Il est constant que l’accident est survenu alors que, dans le cadre d’un chantier de travaux publics consistant à dévier une canalisation d’eau potable, le salarié a été chargé de déboulonner une plaque métallique bouchant une canalisation, et que cette plaque a été violemment propulsée en sa direction pour des raisons qui constituent l’objet du litige, entraînant de graves blessures du fait de l’impact de la plaque et des boulons. Le salarié a déposé une plainte pénale, l’enquête restant en cours lorsque le tribunal a statué, et encore lorsque la présente affaire a été appelée pour la première fois devant la cour le 22 janvier 2024. Le tribunal correctionnel de Clermont-Ferrand a ensuite statué par un jugement du 11 février 2025 sur les poursuites engagées à l’encontre de l’employeur du chef de blessures involontaires.
Par décision du 16 octobre 2019, la [10] a pris l’accident en charge au titre de la législation professionnelle.
Le 24 mars 2020, M.[R] [Y] [S] a demandé à la [10] d’engager une procédure en vue de faire reconnaître la faute inexcusable de son employeur.
En l’absence de réponse positive, M.[M] [R] [Y] [S], le 05 mars 2021, a saisi le pôle social du tribunal judiciaire de Clermont-Ferrand de l’action en reconnaissance de la faute inexcusable.
Par jugement contradictoire du 27 janvier 2022, le tribunal a débouté M.[M] [R] [Y] [S] de son recours et de l’intégralité de ses demandes, et l’a condamné aux dépens.
Le jugement a été notifié le premier février 2022 à M.[R] [Y] [S], qui en a relevé appel par déclaration de son conseil au greffe de la cour le 06 février 2022.
Par arrêt avant dire droit du 02 avril 2024, la cour a sursis à statuer sur l’ensemble des demandes, ordonné la réouverture des débats, invité M.[H] [Y] [S] à demander au parquet de [Localité 9] communication des éléments visés par un courrier de l’inspection du travail du 21 avril 2022, et à les soumettre au débat contradictoire, et renvoyé l’affaire.

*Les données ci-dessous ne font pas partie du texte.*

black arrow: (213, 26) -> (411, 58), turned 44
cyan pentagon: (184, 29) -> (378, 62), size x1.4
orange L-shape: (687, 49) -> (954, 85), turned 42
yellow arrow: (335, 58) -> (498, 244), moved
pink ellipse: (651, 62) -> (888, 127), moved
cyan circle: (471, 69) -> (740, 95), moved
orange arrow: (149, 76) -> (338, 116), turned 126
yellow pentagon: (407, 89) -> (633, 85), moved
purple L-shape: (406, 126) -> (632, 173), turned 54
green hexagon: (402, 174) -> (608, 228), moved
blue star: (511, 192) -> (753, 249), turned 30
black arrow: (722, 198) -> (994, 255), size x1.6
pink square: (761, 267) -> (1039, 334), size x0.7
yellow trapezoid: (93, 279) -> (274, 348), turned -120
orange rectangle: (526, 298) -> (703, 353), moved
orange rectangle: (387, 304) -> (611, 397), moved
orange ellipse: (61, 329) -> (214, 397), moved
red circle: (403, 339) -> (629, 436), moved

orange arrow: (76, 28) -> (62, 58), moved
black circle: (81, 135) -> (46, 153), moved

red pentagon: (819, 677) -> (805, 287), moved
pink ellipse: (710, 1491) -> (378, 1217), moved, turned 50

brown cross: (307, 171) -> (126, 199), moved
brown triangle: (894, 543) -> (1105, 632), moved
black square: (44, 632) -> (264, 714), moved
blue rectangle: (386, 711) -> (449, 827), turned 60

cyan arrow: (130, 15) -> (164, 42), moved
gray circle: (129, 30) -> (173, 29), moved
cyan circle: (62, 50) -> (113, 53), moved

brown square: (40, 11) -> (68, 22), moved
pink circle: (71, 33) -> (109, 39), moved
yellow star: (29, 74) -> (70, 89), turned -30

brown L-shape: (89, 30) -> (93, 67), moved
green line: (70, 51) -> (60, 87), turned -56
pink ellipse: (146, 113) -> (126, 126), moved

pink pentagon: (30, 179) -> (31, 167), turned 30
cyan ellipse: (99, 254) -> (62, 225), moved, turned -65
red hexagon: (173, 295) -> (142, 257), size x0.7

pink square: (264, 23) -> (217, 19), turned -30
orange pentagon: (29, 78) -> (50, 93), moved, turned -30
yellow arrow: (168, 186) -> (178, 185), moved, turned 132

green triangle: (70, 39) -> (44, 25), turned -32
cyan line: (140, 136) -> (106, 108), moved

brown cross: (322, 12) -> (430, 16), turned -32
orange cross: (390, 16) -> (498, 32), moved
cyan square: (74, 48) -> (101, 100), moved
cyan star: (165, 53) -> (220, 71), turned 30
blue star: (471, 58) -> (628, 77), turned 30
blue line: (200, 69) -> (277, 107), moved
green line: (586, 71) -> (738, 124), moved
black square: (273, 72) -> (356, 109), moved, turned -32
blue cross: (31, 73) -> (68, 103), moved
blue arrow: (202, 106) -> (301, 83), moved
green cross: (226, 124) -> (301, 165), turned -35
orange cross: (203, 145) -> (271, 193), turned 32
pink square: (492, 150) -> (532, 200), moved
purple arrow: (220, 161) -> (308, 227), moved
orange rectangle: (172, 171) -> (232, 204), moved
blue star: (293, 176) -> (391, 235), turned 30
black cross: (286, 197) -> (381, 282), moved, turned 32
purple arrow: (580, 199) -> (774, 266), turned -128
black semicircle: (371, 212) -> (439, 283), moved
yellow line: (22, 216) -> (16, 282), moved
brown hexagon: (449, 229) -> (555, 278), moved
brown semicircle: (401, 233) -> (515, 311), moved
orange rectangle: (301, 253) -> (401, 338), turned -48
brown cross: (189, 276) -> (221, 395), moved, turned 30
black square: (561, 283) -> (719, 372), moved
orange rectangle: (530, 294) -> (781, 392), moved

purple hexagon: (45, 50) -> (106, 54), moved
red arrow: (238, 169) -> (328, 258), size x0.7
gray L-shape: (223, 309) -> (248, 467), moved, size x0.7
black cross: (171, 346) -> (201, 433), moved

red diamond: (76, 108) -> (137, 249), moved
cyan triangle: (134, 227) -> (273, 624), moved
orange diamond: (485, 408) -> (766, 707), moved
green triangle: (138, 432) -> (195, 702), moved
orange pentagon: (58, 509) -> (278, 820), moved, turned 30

A la dernière audience de renvoi du 03 mars 2025, les parties ont été représentées par leurs conseils. La société intimée a présenté liminairement une demande de sursis à statuer, à laquelle le salarié appelant s’est opposé. Les parties ont ensuite développé leurs observations sur le fond.
PRÉTENTIONS DES PARTIES
Sur la demande liminaire de sursis à statuer
In limine litis, la SAS [12] a présenté à la cour une demande de sursis à statuer dans l’attente d’une décision pénale définitive la concernant, exposant avoir été l’objet de poursuites pénales en particulier en ce qui concerne les faits dont M.[R] [Y] [S] a été victime, et indiquant que le tribunal correctionnel de Clermont-Ferrand, par jugement du 11 février 2025, l’a déclarée à ce titre coupable des faits de blessures involontaires ayant entraîné une incapacité de travail inférieur à trois mois, et l’a condamnée à une peine d’amende contraventionnelle de 5.000 euros assortie du sursis à hauteur de 2.500 euros. La société précise qu’elle a dans le cadre de la même procédure été poursuivie, suite au même accident, du chef de blessures involontaires ayant entraîné une incapacité de travail supérieure à trois mois concernant un autre salarié M.[K], et a été condamnée à ce titre à une peine d’amende délictuelle de 50.000 euros assortie du sursis à hauteur de 25.000 euros. La société justifie avoir relevé appel de l’entier jugement par acte du 20 février 2025.
A l’appui de sa demande de sursis à statuer, la société expose que la motivation du jugement correctionnel du 11 février 2025 était inconnue au jour de l’audience de la cour saisie de l’action en reconnaissance de la faute inexcusable, et qu’il est de bonne justice d’attendre la décision de la chambre des appels correctionnels quant aux poursuites pénales.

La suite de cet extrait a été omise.